[Dataset items]
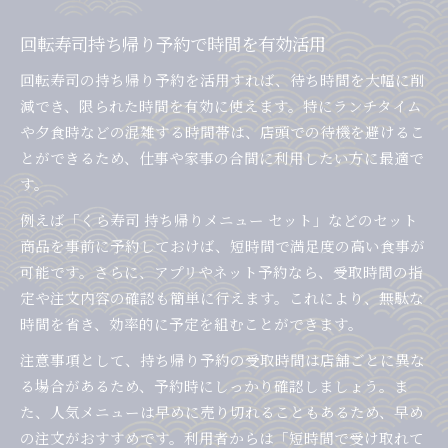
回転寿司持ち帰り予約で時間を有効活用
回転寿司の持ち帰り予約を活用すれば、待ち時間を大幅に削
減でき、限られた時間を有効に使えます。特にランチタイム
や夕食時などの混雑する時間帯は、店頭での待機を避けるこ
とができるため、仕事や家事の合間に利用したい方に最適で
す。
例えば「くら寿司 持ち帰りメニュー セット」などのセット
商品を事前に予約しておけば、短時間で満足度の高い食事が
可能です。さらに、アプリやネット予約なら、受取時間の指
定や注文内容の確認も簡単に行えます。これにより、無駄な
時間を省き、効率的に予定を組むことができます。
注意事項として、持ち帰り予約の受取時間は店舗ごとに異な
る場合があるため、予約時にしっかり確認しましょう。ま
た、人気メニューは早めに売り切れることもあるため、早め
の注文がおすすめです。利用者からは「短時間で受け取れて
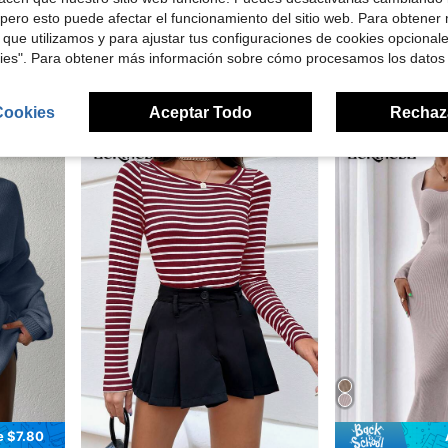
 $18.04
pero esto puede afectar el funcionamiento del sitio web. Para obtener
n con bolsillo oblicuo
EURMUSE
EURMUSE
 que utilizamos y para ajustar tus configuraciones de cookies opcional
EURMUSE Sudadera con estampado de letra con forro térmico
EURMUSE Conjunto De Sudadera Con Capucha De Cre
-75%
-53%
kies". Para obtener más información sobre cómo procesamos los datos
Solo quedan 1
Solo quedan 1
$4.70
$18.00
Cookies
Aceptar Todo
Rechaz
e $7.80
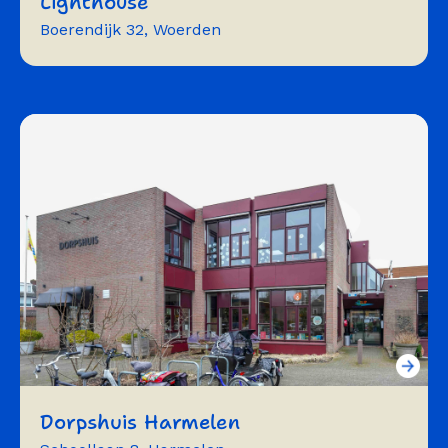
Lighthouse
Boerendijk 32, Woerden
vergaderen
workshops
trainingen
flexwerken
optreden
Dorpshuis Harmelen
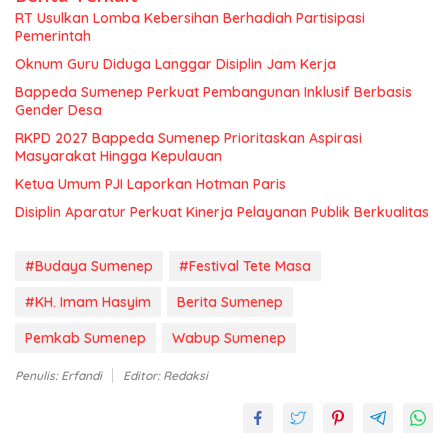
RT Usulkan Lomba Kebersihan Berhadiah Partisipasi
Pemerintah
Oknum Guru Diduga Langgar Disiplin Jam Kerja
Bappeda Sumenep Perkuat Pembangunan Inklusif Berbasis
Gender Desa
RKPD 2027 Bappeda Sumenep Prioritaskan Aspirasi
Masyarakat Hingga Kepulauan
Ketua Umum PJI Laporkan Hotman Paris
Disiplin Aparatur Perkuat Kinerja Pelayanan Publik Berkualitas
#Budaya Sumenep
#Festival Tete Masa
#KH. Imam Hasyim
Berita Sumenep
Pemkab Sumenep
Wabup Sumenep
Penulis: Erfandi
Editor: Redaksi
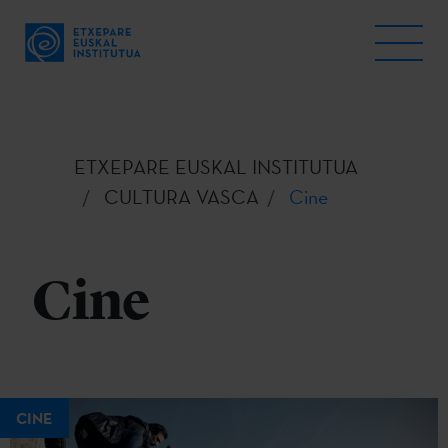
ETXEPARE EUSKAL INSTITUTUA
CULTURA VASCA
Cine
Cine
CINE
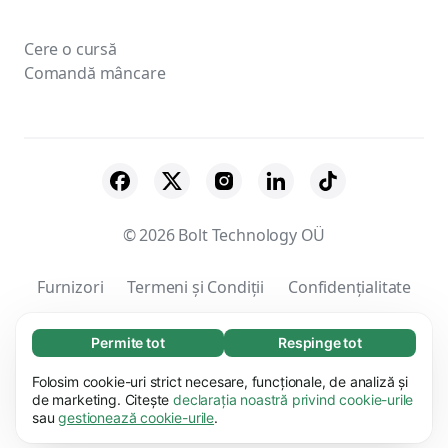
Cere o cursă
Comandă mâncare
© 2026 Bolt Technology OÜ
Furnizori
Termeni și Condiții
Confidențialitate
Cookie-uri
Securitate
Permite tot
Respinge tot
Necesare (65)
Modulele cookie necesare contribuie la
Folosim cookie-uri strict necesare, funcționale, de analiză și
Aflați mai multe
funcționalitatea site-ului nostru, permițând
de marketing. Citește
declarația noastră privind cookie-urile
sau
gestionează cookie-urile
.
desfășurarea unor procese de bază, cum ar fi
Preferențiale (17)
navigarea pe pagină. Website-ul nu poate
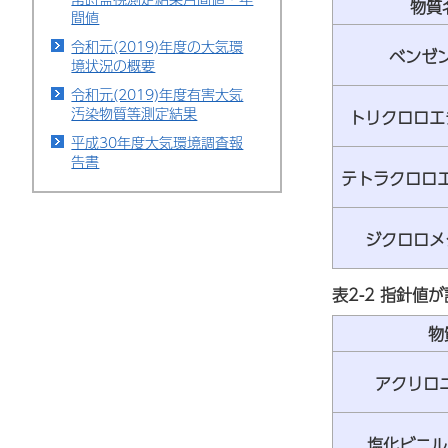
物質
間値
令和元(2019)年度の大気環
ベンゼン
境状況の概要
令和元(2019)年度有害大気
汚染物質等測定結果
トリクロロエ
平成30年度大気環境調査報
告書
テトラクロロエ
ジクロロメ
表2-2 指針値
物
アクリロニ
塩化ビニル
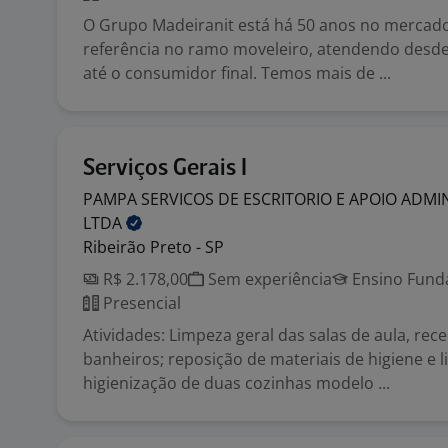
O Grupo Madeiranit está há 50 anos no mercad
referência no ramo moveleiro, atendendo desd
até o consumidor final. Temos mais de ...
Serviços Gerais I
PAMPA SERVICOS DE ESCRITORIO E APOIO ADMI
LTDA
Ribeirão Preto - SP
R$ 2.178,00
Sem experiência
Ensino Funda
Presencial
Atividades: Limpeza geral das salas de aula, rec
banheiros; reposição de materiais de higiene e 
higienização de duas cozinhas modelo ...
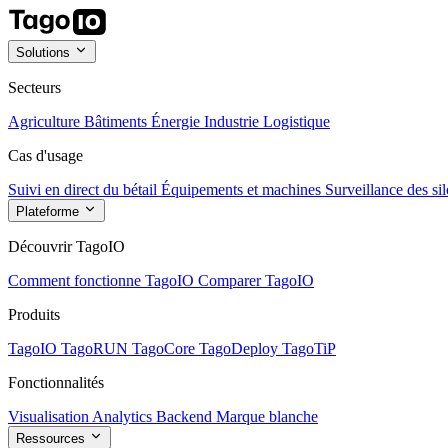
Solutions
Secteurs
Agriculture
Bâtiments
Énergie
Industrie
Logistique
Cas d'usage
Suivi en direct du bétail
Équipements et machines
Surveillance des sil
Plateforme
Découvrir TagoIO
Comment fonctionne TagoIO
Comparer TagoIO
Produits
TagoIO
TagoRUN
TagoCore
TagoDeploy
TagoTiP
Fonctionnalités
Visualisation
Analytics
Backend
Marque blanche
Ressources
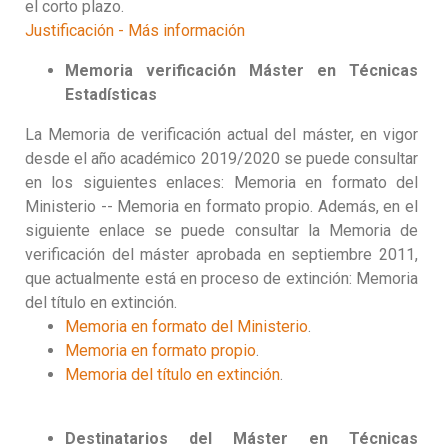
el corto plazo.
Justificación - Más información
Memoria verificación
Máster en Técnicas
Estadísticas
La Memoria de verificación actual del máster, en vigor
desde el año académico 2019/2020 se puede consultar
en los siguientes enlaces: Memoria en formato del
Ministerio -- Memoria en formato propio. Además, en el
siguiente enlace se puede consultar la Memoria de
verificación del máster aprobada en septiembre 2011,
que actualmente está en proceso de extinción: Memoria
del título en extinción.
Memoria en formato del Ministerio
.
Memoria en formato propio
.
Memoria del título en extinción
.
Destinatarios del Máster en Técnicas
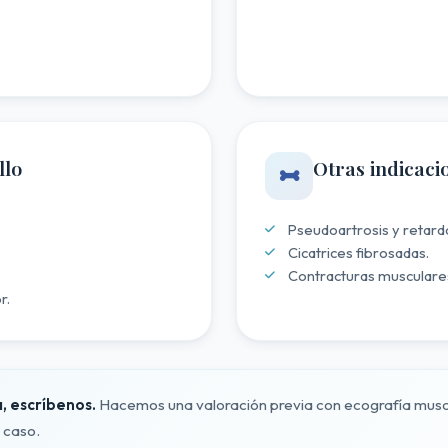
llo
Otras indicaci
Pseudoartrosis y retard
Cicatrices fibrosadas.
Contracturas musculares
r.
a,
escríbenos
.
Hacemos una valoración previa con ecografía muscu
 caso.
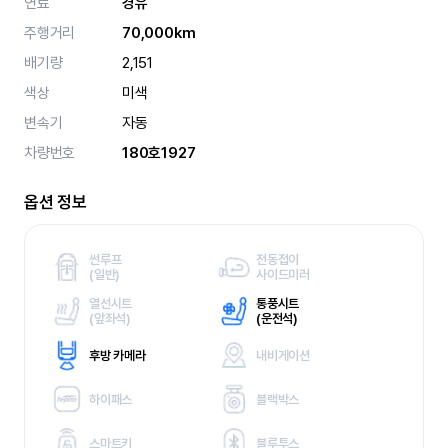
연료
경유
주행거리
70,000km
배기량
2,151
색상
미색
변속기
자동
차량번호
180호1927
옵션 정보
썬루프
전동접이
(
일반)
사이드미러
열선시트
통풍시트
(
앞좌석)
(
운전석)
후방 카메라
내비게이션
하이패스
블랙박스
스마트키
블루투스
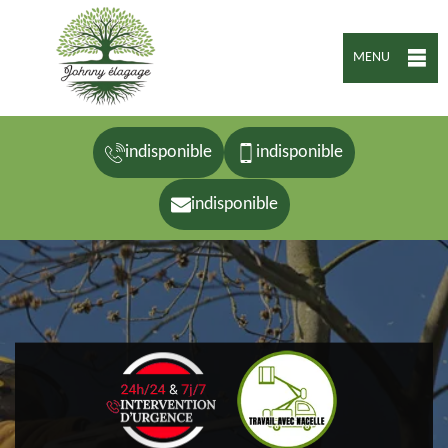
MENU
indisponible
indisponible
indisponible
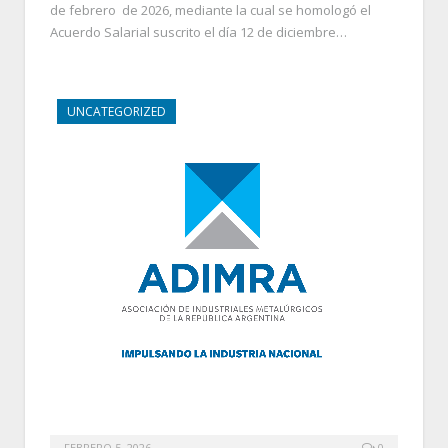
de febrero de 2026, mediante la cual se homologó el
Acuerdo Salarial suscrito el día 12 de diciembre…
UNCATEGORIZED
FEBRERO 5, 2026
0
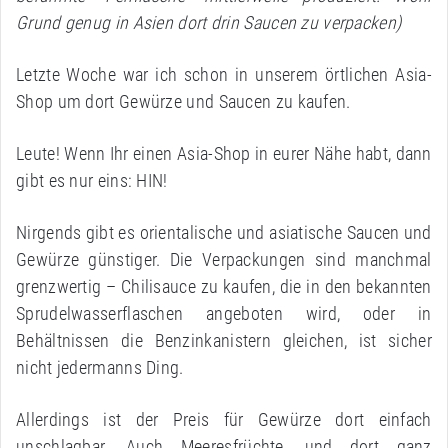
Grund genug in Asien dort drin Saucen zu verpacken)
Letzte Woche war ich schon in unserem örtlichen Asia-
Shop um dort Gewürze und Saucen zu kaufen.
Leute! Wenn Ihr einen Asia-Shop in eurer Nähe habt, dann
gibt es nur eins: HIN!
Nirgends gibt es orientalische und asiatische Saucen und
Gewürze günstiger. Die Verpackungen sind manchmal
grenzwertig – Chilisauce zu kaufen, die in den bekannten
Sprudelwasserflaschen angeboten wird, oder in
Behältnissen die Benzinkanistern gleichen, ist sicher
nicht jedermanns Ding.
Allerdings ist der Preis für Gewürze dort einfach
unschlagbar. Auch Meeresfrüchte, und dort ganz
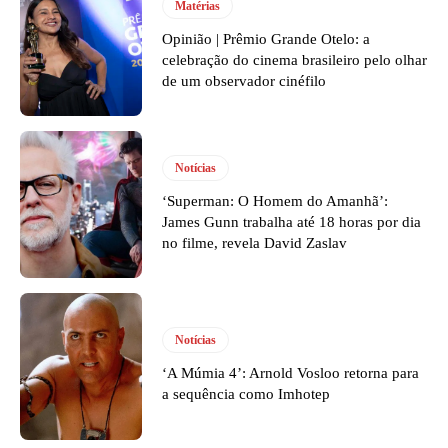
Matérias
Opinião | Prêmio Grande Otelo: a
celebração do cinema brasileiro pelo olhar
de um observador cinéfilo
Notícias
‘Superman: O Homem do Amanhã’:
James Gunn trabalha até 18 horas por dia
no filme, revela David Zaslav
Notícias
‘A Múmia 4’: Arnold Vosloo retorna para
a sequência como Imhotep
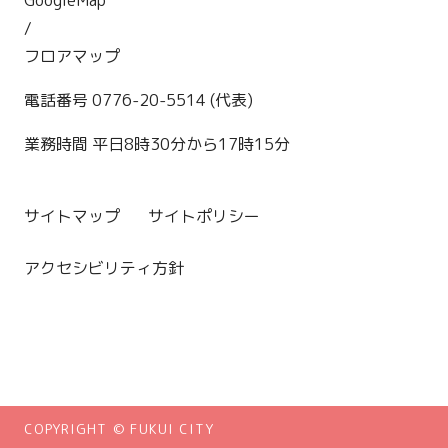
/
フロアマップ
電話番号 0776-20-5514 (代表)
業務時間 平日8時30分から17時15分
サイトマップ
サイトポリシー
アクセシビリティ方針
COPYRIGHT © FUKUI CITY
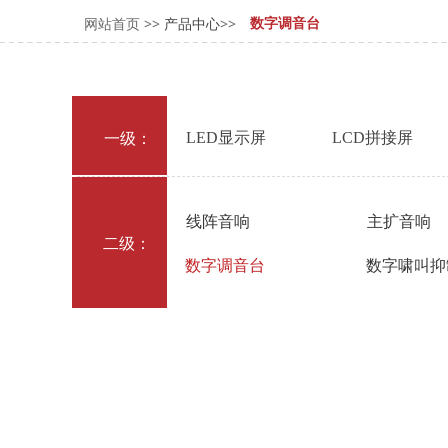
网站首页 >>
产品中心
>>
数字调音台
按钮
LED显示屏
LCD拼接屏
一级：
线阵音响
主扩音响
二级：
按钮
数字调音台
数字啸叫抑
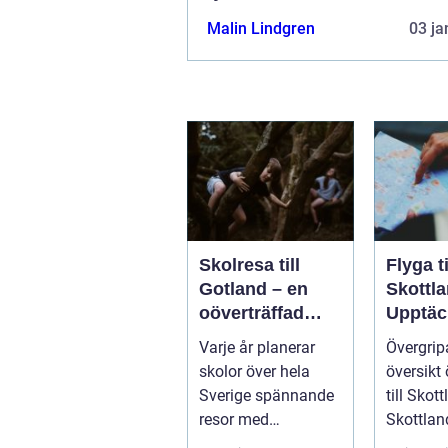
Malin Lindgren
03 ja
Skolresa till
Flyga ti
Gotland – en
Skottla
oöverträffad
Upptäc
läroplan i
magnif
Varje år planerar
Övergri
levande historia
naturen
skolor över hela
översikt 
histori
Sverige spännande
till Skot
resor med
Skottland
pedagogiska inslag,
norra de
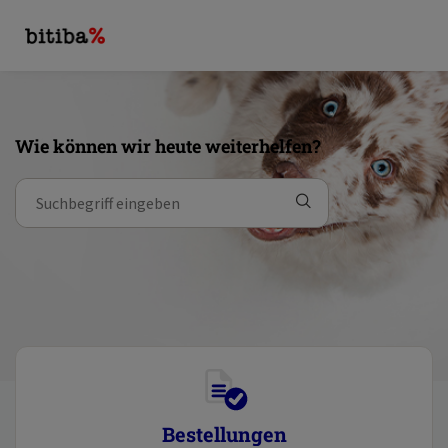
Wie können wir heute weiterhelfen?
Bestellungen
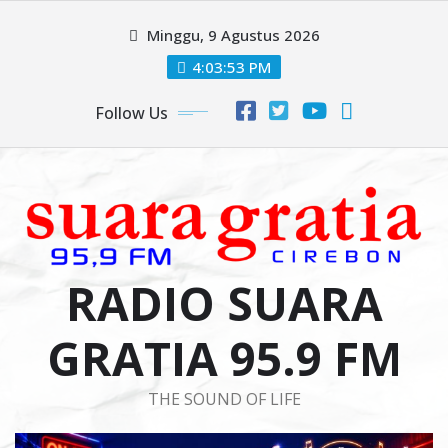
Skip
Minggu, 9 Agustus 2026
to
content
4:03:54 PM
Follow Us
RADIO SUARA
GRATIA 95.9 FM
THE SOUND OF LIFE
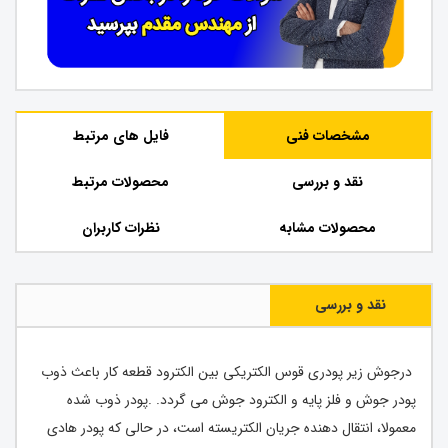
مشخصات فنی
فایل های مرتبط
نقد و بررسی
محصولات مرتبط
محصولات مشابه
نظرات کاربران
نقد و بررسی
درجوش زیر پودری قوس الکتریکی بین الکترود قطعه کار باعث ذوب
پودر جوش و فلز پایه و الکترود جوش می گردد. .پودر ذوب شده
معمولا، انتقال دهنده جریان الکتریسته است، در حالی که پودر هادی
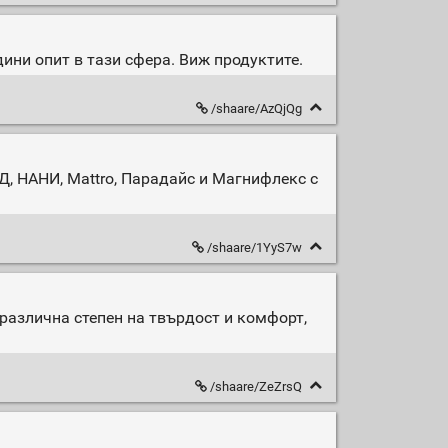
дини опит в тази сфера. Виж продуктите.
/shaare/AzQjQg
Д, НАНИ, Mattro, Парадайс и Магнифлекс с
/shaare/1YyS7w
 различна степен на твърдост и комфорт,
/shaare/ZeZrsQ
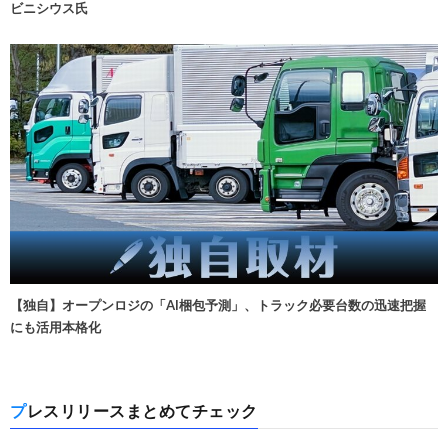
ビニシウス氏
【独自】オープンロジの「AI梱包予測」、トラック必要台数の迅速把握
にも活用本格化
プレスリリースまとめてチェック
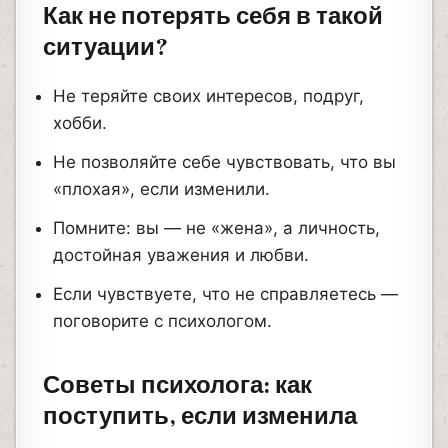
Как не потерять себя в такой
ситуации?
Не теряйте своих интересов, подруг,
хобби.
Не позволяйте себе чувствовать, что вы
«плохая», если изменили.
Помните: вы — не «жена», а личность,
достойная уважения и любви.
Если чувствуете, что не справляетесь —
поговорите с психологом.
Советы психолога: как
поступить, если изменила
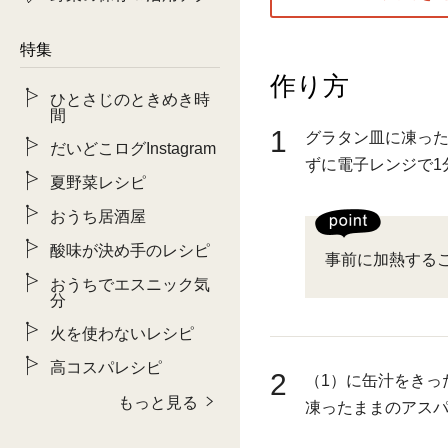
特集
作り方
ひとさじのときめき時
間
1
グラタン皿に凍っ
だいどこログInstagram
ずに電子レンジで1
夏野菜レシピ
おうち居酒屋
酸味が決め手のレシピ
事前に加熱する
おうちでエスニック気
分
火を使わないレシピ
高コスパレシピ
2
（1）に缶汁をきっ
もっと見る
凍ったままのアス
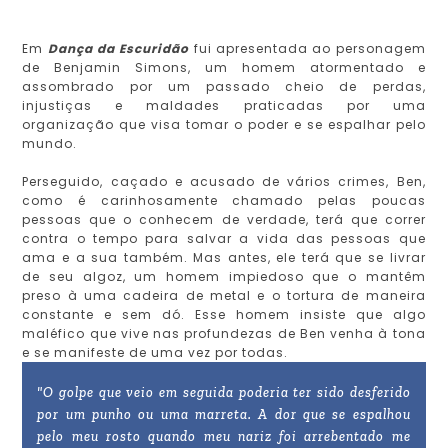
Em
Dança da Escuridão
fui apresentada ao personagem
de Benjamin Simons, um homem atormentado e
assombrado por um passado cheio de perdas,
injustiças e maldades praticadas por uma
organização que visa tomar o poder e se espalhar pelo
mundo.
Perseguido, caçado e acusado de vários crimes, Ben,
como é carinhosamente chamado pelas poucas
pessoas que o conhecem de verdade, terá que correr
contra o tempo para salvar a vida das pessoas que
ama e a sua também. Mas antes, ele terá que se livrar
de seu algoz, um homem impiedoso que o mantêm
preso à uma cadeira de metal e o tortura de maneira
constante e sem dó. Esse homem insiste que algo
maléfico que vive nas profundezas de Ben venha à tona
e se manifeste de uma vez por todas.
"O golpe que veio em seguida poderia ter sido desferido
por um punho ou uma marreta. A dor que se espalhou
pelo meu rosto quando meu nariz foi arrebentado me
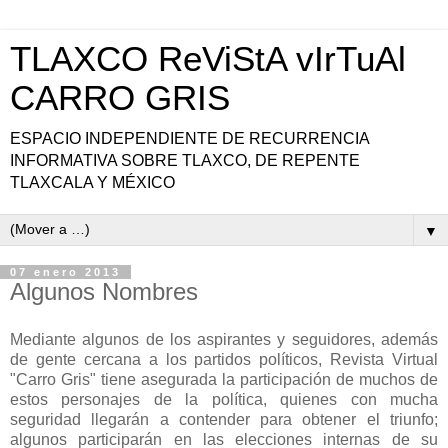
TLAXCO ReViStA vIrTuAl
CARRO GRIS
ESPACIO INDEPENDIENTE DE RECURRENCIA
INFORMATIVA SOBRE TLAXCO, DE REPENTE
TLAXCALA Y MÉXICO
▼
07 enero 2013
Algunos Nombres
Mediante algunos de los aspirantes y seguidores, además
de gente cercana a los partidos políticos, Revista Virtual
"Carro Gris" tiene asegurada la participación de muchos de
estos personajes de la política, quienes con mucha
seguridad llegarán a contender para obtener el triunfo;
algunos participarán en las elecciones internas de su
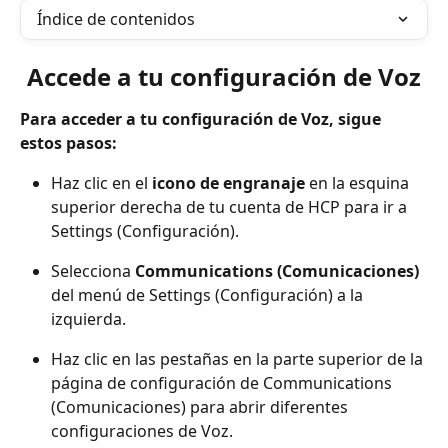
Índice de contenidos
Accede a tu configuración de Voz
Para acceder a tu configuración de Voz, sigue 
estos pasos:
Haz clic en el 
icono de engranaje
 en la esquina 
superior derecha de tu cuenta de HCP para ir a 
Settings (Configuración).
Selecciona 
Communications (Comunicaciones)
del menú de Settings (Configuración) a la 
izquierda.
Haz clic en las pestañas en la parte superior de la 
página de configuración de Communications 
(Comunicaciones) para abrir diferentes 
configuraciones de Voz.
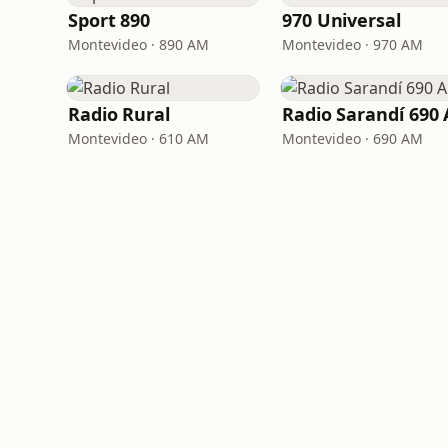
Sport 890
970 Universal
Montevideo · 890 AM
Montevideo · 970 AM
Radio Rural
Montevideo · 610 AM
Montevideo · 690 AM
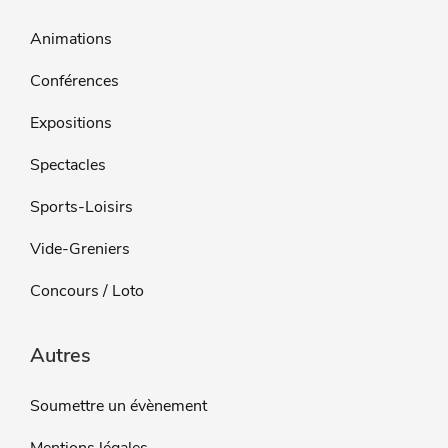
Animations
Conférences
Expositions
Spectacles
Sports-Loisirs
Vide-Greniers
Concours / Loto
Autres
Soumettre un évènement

▶ [REQUIRED WORK]:
Both ends included, copy word for word the lines from the top of the entries above through the line with "que utilizamos y". No pictures.

▶ [SOLUTION BELOW]:
回転寿司持ち帰り予約で時間を有効活用
回転寿司の持ち帰り予約を活用すれば、待ち時間を大幅に削
減でき、限られた時間を有効に使えます。特にランチタイム
や夕食時などの混雑する時間帯は、店頭での待機を避けるこ
とができるため、仕事や家事の合間に利用したい方に最適で
す。
例えば「くら寿司 持ち帰りメニュー セット」などのセット
商品を事前に予約しておけば、短時間で満足度の高い食事が
可能です。さらに、アプリやネット予約なら、受取時間の指
定や注文内容の確認も簡単に行えます。これにより、無駄な
時間を省き、効率的に予定を組むことができます。
注意事項として、持ち帰り予約の受取時間は店舗ごとに異な
る場合があるため、予約時にしっかり確認しましょう。ま
た、人気メニューは早めに売り切れることもあるため、早め
の注文がおすすめです。利用者からは「短時間で受け取れて
 $18.04
pero esto puede afectar el funcionamiento del sitio web. Para obtener
n con bolsillo oblicuo
EURMUSE
EURMUSE
 que utilizamos y para ajustar tus configuraciones de cookies opcional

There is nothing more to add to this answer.